TASK BRIEF ▸ Take each line from the entries that holds "logged" and copy it out.
== Segment start ==
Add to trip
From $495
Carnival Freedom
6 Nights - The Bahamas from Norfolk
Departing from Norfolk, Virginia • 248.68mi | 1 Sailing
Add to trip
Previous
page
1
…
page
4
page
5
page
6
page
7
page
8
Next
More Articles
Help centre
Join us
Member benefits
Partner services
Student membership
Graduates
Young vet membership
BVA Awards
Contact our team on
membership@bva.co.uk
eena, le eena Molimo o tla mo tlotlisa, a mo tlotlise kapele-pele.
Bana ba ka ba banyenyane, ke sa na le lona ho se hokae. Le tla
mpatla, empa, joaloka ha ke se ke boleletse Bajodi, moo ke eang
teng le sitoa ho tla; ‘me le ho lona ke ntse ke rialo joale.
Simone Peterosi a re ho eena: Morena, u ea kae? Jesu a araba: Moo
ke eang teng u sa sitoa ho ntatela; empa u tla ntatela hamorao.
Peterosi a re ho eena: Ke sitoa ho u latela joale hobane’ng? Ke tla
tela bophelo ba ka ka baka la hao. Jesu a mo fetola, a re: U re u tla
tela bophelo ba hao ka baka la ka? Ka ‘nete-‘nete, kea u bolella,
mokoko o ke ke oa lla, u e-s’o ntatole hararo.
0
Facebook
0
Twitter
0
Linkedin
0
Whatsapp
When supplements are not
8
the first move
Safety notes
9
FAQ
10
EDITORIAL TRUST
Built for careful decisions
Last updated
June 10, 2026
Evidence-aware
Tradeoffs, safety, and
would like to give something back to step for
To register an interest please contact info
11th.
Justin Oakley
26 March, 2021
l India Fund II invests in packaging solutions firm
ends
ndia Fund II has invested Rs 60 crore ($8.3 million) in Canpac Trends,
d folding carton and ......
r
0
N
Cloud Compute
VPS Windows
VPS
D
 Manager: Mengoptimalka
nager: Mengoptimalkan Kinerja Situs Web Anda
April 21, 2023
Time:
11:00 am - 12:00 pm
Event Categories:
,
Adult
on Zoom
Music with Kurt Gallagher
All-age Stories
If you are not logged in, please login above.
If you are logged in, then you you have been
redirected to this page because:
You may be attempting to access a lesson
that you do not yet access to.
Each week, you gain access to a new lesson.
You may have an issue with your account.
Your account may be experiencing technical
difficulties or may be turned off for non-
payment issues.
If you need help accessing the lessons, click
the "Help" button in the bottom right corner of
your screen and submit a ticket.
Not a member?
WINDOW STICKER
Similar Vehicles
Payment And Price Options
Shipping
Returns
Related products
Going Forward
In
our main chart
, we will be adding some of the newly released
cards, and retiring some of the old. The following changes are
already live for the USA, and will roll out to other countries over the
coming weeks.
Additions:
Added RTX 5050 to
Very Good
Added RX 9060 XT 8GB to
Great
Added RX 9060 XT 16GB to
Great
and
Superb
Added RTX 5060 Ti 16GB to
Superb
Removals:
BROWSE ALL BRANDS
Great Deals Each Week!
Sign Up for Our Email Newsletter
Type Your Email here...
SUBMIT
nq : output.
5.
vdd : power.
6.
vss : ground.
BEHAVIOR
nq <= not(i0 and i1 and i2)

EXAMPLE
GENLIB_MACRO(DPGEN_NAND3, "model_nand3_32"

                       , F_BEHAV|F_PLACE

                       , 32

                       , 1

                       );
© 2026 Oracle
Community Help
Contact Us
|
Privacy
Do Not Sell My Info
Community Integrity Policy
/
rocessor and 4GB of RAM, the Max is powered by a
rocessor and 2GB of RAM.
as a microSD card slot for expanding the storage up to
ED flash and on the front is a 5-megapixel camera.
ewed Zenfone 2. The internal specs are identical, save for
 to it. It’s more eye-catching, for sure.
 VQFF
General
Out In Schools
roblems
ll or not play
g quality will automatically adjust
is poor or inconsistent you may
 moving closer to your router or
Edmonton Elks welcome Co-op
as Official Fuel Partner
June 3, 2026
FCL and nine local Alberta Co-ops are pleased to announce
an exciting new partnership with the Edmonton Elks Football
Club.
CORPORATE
== Segment end ==
REPLY TO THE TASK ▸
If you are not logged in, please login above.
If you are logged in, then you you have been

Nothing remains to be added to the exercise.